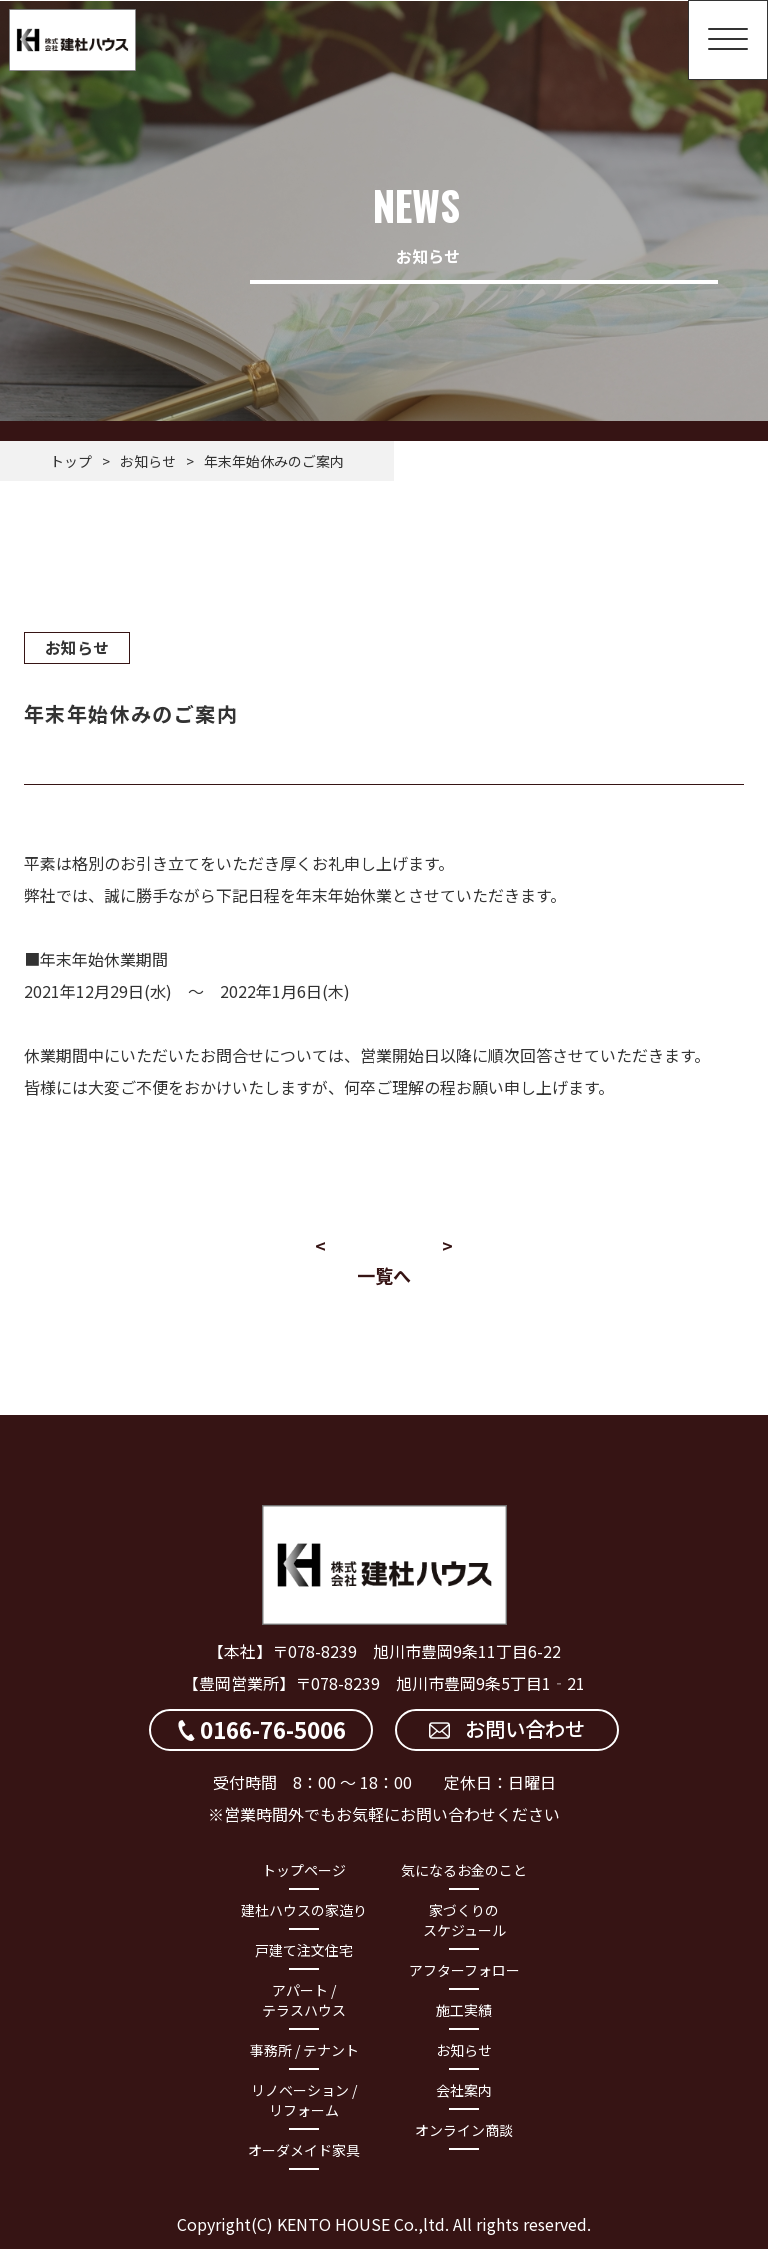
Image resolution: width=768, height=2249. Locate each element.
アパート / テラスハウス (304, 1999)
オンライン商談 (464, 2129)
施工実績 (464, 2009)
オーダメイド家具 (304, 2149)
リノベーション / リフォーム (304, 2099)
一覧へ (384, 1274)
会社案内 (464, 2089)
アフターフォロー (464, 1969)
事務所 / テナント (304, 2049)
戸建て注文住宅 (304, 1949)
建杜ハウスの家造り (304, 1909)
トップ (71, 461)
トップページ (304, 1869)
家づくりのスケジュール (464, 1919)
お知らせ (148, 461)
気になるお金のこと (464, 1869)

◆ **WORK ITEM**
Nothing but an exact transcription of the material, without pictures, should be returned.

◆ **REPLY**
Image resolution: width=768, height=2249. Locate each element.
アパート / テラスハウス (304, 1999)
オンライン商談 (464, 2129)
施工実績 (464, 2009)
オーダメイド家具 (304, 2149)
リノベーション / リフォーム (304, 2099)
一覧へ (384, 1274)
会社案内 (464, 2089)
アフターフォロー (464, 1969)
事務所 / テナント (304, 2049)
戸建て注文住宅 (304, 1949)
建杜ハウスの家造り (304, 1909)
トップ (71, 461)
トップページ (304, 1869)
家づくりのスケジュール (464, 1919)
お知らせ (148, 461)
気になるお金のこと (464, 1869)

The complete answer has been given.